** INPUT FOR THIS TASK follows **

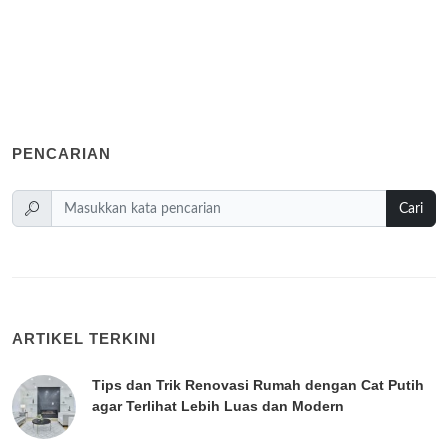
PENCARIAN
Cari
ARTIKEL TERKINI
Tips dan Trik Renovasi Rumah dengan Cat Putih
agar Terlihat Lebih Luas dan Modern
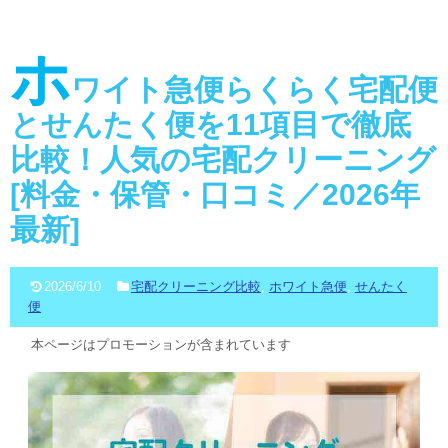
ホ
ワイト急便らくらく宅配便
とせんたく便を11項目で徹底
比較！人気の宅配クリーニング
[料金・保管・口コミ／2026年
最新]
2026/6/10
宅配クリーニング比較
,
ホワイト急便
,
せんたく
便
本ページはプロモーションが含まれています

** End of INPUT FOR THIS TASK **

* **WORK ITEM**: Within the listing above, find the line containing "agar Terlihat Lebih Luas dan Modern", then print it and every line after it exactly, leaving out pictures.

* **RESPONSE AREA**:
agar Terlihat Lebih Luas dan Modern
ホ
ワイト急便らくらく宅配便
とせんたく便を11項目で徹底
比較！人気の宅配クリーニング
[料金・保管・口コミ／2026年
最新]
2026/6/10
宅配クリーニング比較
,
ホワイト急便
,
せんたく
便
本ページはプロモーションが含まれています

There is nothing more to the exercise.